**Activity**
Search the material below for the string "выпустил" and list each line that holds it.
----------------
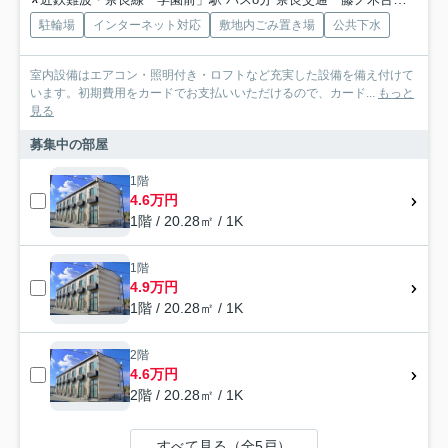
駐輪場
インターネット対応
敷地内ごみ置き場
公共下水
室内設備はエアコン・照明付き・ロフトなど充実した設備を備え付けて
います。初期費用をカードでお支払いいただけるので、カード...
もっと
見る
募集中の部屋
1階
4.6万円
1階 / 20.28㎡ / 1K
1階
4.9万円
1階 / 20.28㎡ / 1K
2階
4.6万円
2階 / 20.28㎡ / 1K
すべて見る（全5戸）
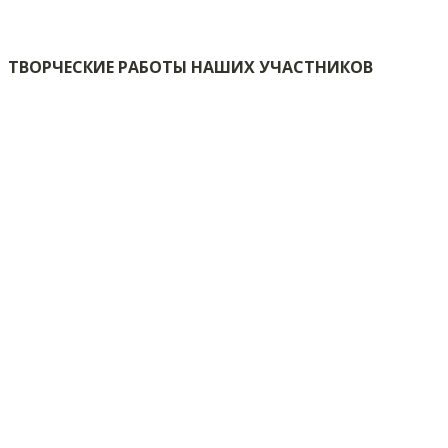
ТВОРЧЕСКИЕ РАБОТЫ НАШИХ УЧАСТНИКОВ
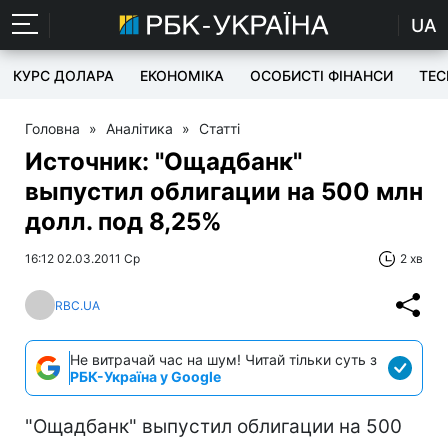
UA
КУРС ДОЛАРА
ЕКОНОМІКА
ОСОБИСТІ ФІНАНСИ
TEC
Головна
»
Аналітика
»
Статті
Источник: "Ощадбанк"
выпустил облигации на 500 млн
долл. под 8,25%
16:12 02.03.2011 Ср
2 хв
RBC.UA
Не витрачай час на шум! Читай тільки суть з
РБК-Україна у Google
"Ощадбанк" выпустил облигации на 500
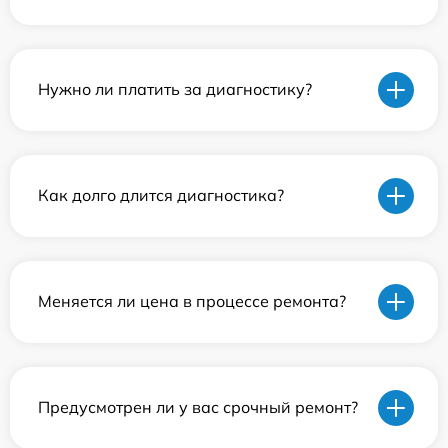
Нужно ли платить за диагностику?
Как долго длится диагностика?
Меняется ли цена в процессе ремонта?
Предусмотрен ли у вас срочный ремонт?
----------------
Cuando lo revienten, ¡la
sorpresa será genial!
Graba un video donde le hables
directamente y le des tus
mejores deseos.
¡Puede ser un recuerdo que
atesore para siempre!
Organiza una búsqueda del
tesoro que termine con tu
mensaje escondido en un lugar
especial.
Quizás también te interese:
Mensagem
----------------
**Solution for this exercise**
выпустил облигации на 500 млн
"Ощадбанк" выпустил облигации на 500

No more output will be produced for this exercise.